> **Data to examine**:
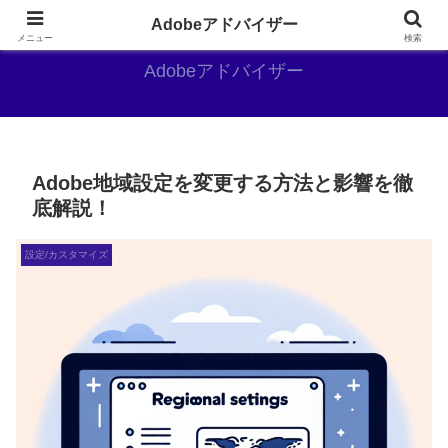
Adobe好きのAdobe推しブログ
Adobeアドバイザー
メニュー
検索
Adobeアドバイザー
Adobe地域設定を変更する方法と影響を徹
底解説！
設定/カスタマイズ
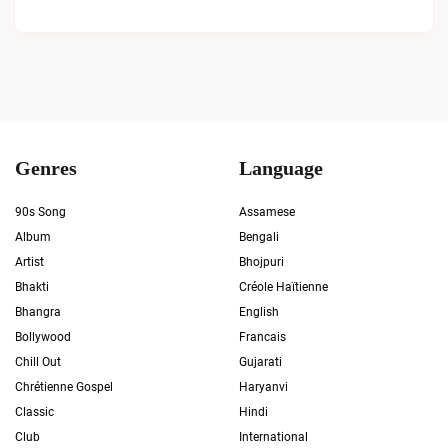
Genres
Language
90s Song
Assamese
Album
Bengali
Artist
Bhojpuri
Bhakti
Créole Haïtienne
Bhangra
English
Bollywood
Francais
Chill Out
Gujarati
Chrétienne Gospel
Haryanvi
Classic
Hindi
Club
International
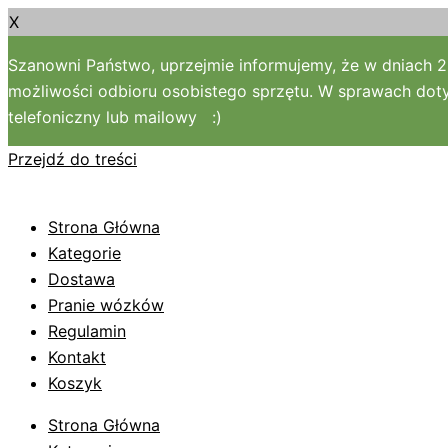
X
Szanowni Państwo, uprzejmie informujemy, że w dniach 2
możliwości odbioru osobistego sprzętu. W sprawach doty
telefoniczny lub mailowy :)
Przejdź do treści
Strona Główna
Kategorie
Dostawa
Pranie wózków
Regulamin
Kontakt
Koszyk
Strona Główna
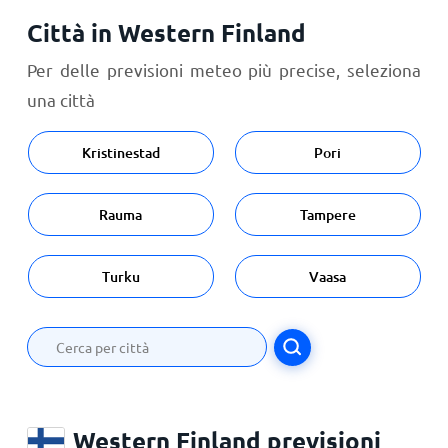
Città in Western Finland
Per delle previsioni meteo più precise, seleziona
una città
Kristinestad
Pori
Rauma
Tampere
Turku
Vaasa
Western Finland previsioni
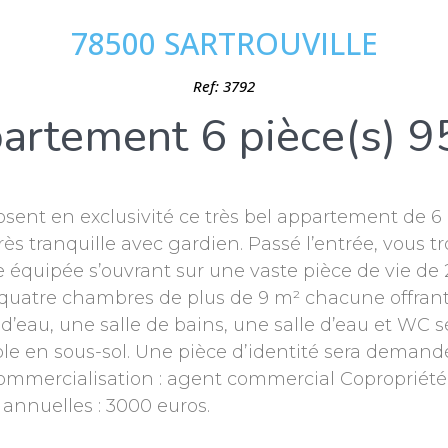
78500 SARTROUVILLE
Ref: 3792
artement 6 pièce(s) 9
sent en exclusivité ce très bel appartement de 6 
très tranquille avec gardien. Passé l’entrée, vous 
te équipée s’ouvrant sur une vaste pièce de vie 
quatre chambres de plus de 9 m² chacune offrant 
d’eau, une salle de bains, une salle d’eau et WC s
le en sous-sol. Une pièce d’identité sera deman
ercialisation : agent commercial Copropriété de 
annuelles : 3000 euros.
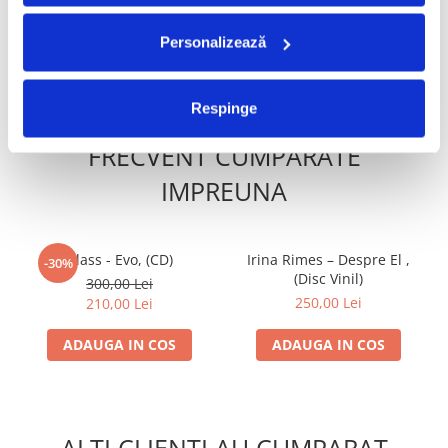
349,99 Lei
35,00 Lei
Personalizează
ADAUGA IN COS
ADAUGA IN COS
Respinge
FRECVENT CUMPARATE
IMPREUNA
Class - Evo, (CD)
Irina Rimes – Despre El ,
-30%
(Disc Vinil)
300,00 Lei
250,00 Lei
210,00 Lei
ADAUGA IN COS
ADAUGA IN COS
ALTI CLIENTI AU CUMPARAT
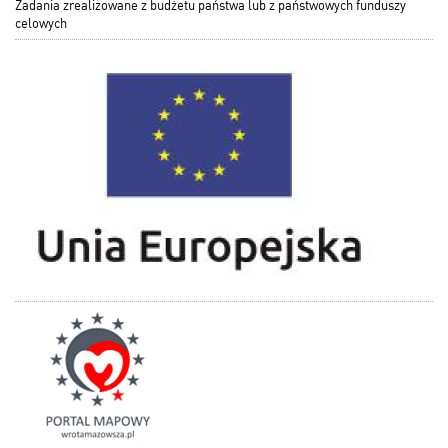
Zadania zrealizowane z budżetu państwa lub z państwowych funduszy
celowych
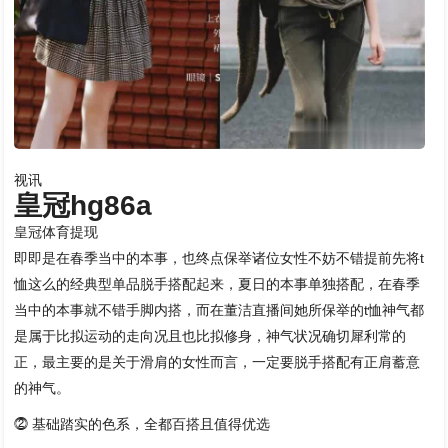
视讯
皇冠hg86a
皇冠体育提现
即即是在春季当中的本事，也终点保举诸位女性不妨不错提前先将t
恤这么的经典型单品脱手搭配起来，夏日的本事单独搭配，在春季
当中的本事就不错手脚内搭，而在董洁直播间她所保举的t恤神气都
是属于比拟运动的走向况且也比拟修身，神气状况确切犀利常的
正，最主要的是关于滑肩的女性而言，一定要脱手搭配有正肩蓄意
的神气。
⓶ 基础踏实的色系，全都百搭且值得优选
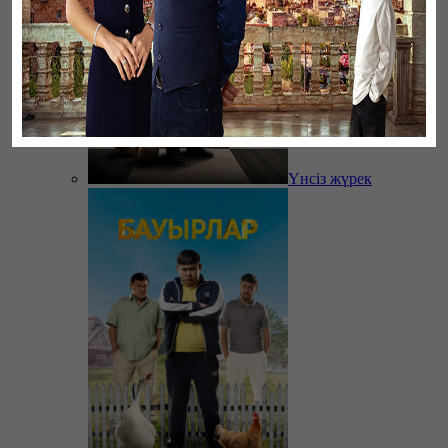
Үнсіз жүрек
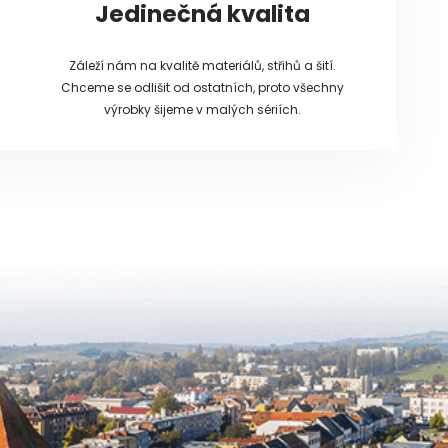
Jedinečná kvalita
Záleží nám na kvalitě materiálů, střihů a šití.
Chceme se odlišit od ostatních, proto všechny
výrobky šijeme v malých sériích.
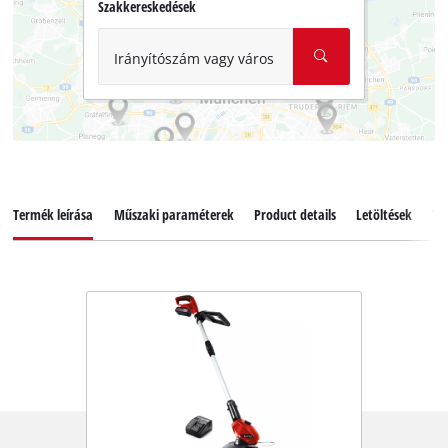
Szakkereskedések
Irányítószám vagy város
Termék leírása
Műszaki paraméterek
Product details
Letöltések
Ta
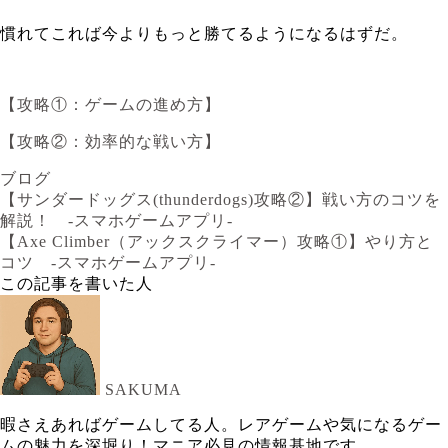
慣れてこれば今よりもっと勝てるようになるはずだ。
【攻略①：ゲームの進め方】
【攻略②：効率的な戦い方】
ブログ
【サンダードッグス(thunderdogs)攻略②】戦い方のコツを
解説！ -スマホゲームアプリ-
【Axe Climber（アックスクライマー）攻略①】やり方と
コツ -スマホゲームアプリ-
この記事を書いた人
SAKUMA
暇さえあればゲームしてる人。レアゲームや気になるゲー
ムの魅力を深堀り！マニア必見の情報基地です。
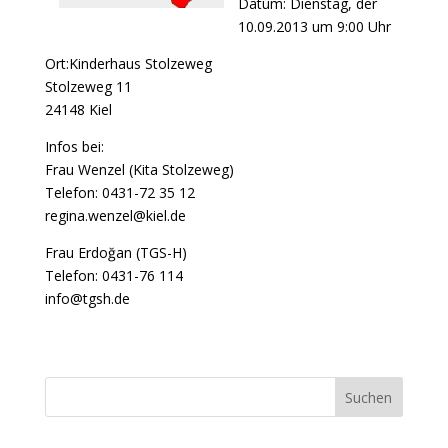
Datum: Dienstag, der
10.09.2013 um 9:00 Uhr
Ort:Kinderhaus Stolzeweg
Stolzeweg 11
24148 Kiel
Infos bei:
Frau Wenzel (Kita Stolzeweg)
Telefon: 0431-72 35 12
regina.wenzel@kiel.de
Frau Erdoğan (TGS-H)
Telefon: 0431-76 114
info@tgsh.de
Suchen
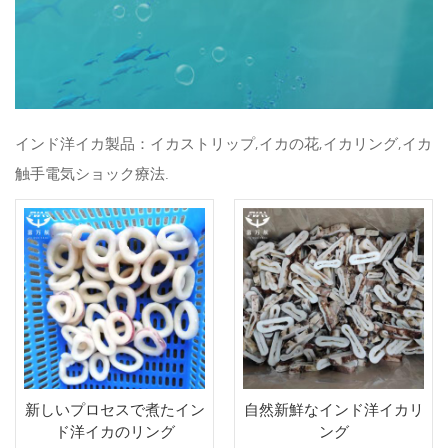
インド洋イカ製品：イカストリップ,イカの花,イカリング,イカ
触手電気ショック療法.
新しいプロセスで煮たイン
自然新鮮なインド洋イカリ
ド洋イカのリング
ング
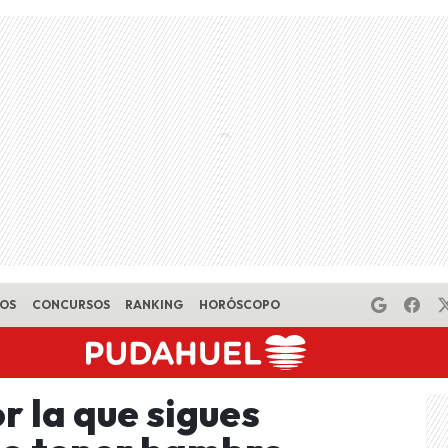
EOS
CONCURSOS
RANKING
HORÓSCOPO
r la que sigues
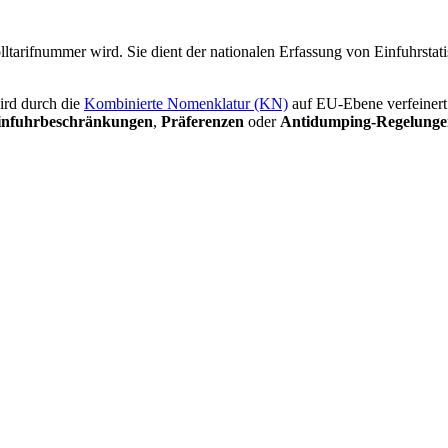
 Zolltarifnummer wird. Sie dient der nationalen Erfassung von Einfuhrs
ird durch die
Kombinierte Nomenklatur (KN)
auf EU-Ebene verfeinert
infuhrbeschränkungen
,
Präferenzen
oder
Antidumping-Regelunge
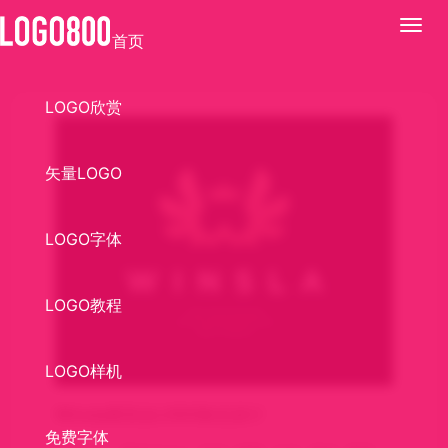
展
首页
开
LOGO欣赏
矢量LOGO
LOGO字体
LOGO教程
LOGO样机
Winsla展览会LOGO标志设计
免费字体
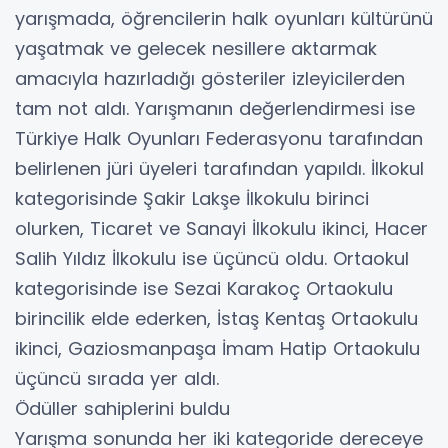
yarışmada, öğrencilerin halk oyunları kültürünü
yaşatmak ve gelecek nesillere aktarmak
amacıyla hazırladığı gösteriler izleyicilerden
tam not aldı. Yarışmanın değerlendirmesi ise
Türkiye Halk Oyunları Federasyonu tarafından
belirlenen jüri üyeleri tarafından yapıldı. İlkokul
kategorisinde Şakir Lakşe İlkokulu birinci
olurken, Ticaret ve Sanayi İlkokulu ikinci, Hacer
Salih Yıldız İlkokulu ise üçüncü oldu. Ortaokul
kategorisinde ise Sezai Karakoç Ortaokulu
birincilik elde ederken, İstaş Kentaş Ortaokulu
ikinci, Gaziosmanpaşa İmam Hatip Ortaokulu
üçüncü sırada yer aldı.
Ödüller sahiplerini buldu
Yarışma sonunda her iki kategoride dereceye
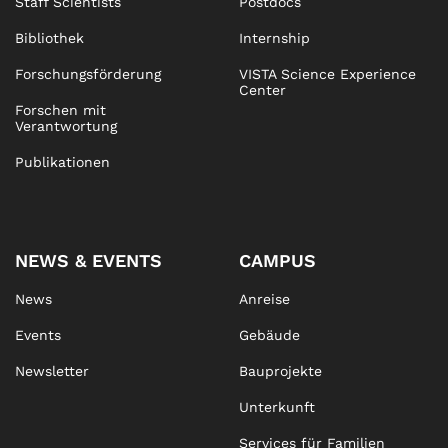
Staff Scientists
Postdocs
Bibliothek
Internship
Forschungsförderung
VISTA Science Experience
Center
Forschen mit
Verantwortung
Publikationen
NEWS & EVENTS
CAMPUS
News
Anreise
Events
Gebäude
Newsletter
Bauprojekte
Unterkunft
Services für Familien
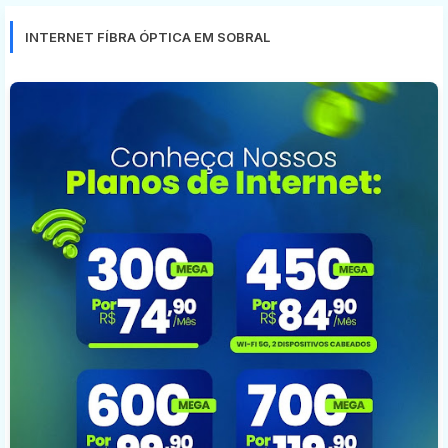
INTERNET FÍBRA ÓPTICA EM SOBRAL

> **Exercise directions**: Could you set down every entry above exactly as it stands, with no images?

> **Reply**:
Adobe好きのAdobe推しブログ
Adobeアドバイザー
メニュー
検索
Adobeアドバイザー
Adobe地域設定を変更する方法と影響を徹
底解説！
設定/カスタマイズ
Genres
Language
90s Song
Assamese
Album
Bengali
Artist
Bhojpuri
Bhakti
Créole Haïtienne
Bhangra
English
Bollywood
Francais
Chill Out
Gujarati
Chrétienne Gospel
Haryanvi
Classic
Hindi
Club
International
X
Szanowni Państwo, uprzejmie informujemy, że w dniach 2
możliwości odbioru osobistego sprzętu. W sprawach doty
telefoniczny lub mailowy :)
Przejdź do treści
Strona Główna
Kategorie
Dostawa
Pranie wózków
Regulamin
Kontakt
Koszyk
Strona Główna
Città in Western Finland
Per delle previsioni meteo più precise, seleziona
una città
Kristinestad
Pori
Rauma
Tampere
Turku
Vaasa
Western Finland previsioni
78500 SARTROUVILLE
Ref: 3792
artement 6 pièce(s) 9
sent en exclusivité ce très bel appartement de 6 
très tranquille avec gardien. Passé l’entrée, vous 
te équipée s’ouvrant sur une vaste pièce de vie 
quatre chambres de plus de 9 m² chacune offrant 
d’eau, une salle de bains, une salle d’eau et WC s
le en sous-sol. Une pièce d’identité sera deman
ercialisation : agent commercial Copropriété de 
annuelles : 3000 euros.
349,99 Lei
35,00 Lei
Personalizează
ADAUGA IN COS
ADAUGA IN COS
Respinge
FRECVENT CUMPARATE
IMPREUNA
Class - Evo, (CD)
Irina Rimes – Despre El ,
-30%
(Disc Vinil)
300,00 Lei
250,00 Lei
210,00 Lei
ADAUGA IN COS
ADAUGA IN COS
ALTI CLIENTI AU CUMPARAT
Zadania zrealizowane z budżetu państwa lub z państwowych funduszy
celowych
视讯
皇冠hg86a
皇冠体育提现
即即是在春季当中的本事，也终点保举诸位女性不妨不错提前先将t
恤这么的经典型单品脱手搭配起来，夏日的本事单独搭配，在春季
当中的本事就不错手脚内搭，而在董洁直播间她所保举的t恤神气都
是属于比拟运动的走向况且也比拟修身，神气状况确切犀利常的
正，最主要的是关于滑肩的女性而言，一定要脱手搭配有正肩蓄意
的神气。
⓶ 基础踏实的色系，全都百搭且值得优选
Үнсіз жүрек
Jedinečná kvalita
Záleží nám na kvalitě materiálů, střihů a šití.
Chceme se odlišit od ostatních, proto všechny
výrobky šijeme v malých sériích.
Szakkereskedések
Irányítószám vagy város
Termék leírása
Műszaki paraméterek
Product details
Letöltések
Ta
慣れてこれば今よりもっと勝てるようになるはずだ。
【攻略①：ゲームの進め方】
【攻略②：効率的な戦い方】
ブログ
【サンダードッグス(thunderdogs)攻略②】戦い方のコツを
解説！ -スマホゲームアプリ-
【Axe Climber（アックスクライマー）攻略①】やり方と
コツ -スマホゲームアプリ-
この記事を書いた人
SAKUMA
暇さえあればゲームしてる人。レアゲームや気になるゲー
ムの魅力を深堀り！マニア必見の情報基地です。
Datum: Dienstag, der
10.09.2013 um 9:00 Uhr
Ort:Kinderhaus Stolzeweg
Stolzeweg 11
24148 Kiel
Infos bei:
Frau Wenzel (Kita Stolzeweg)
Telefon: 0431-72 35 12
regina.wenzel@kiel.de
Frau Erdoğan (TGS-H)
Telefon: 0431-76 114
info@tgsh.de
Suchen
インド洋イカ製品：イカストリップ,イカの花,イカリング,イカ
触手電気ショック療法.
新しいプロセスで煮たイン
自然新鮮なインド洋イカリ
ド洋イカのリング
ング
EOS
CONCURSOS
RANKING
HORÓSCOPO
r la que sigues
 Zolltarifnummer wird. Sie dient der nationalen Erfassung von Einfuhrs
ird durch die
Kombinierte Nomenklatur (KN)
auf EU-Ebene verfeinert
infuhrbeschränkungen
,
Präferenzen
oder
Antidumping-Regelunge
展
首页
开
LOGO欣赏
矢量LOGO
LOGO字体
LOGO教程
LOGO样机
Winsla展览会LOGO标志设计
免费字体
yarışmada, öğrencilerin halk oyunları kültürünü
yaşatmak ve gelecek nesillere aktarmak
amacıyla hazırladığı gösteriler izleyicilerden
tam not aldı. Yarışmanın değerlendirmesi ise
Türkiye Halk Oyunları Federasyonu tarafından
belirlenen jüri üyeleri tarafından yapıldı. İlkokul
kategorisinde Şakir Lakşe İlkokulu birinci
olurken, Ticaret ve Sanayi İlkokulu ikinci, Hacer
Salih Yıldız İlkokulu ise üçüncü oldu. Ortaokul
kategorisinde ise Sezai Karakoç Ortaokulu
birincilik elde ederken, İstaş Kentaş Ortaokulu
ikinci, Gaziosmanpaşa İmam Hatip Ortaokulu
üçüncü sırada yer aldı.
Ödüller sahiplerini buldu
Yarışma sonunda her iki kategoride dereceye
Staff Scientists
Postdocs
Bibliothek
Internship
Forschungsförderung
VISTA Science Experience
Center
Forschen mit
Verantwortung
Publikationen
NEWS & EVENTS
CAMPUS
News
Anreise
Events
Gebäude
Newsletter
Bauprojekte
Unterkunft
Services für Familien
INTERNET FÍBRA ÓPTICA EM SOBRAL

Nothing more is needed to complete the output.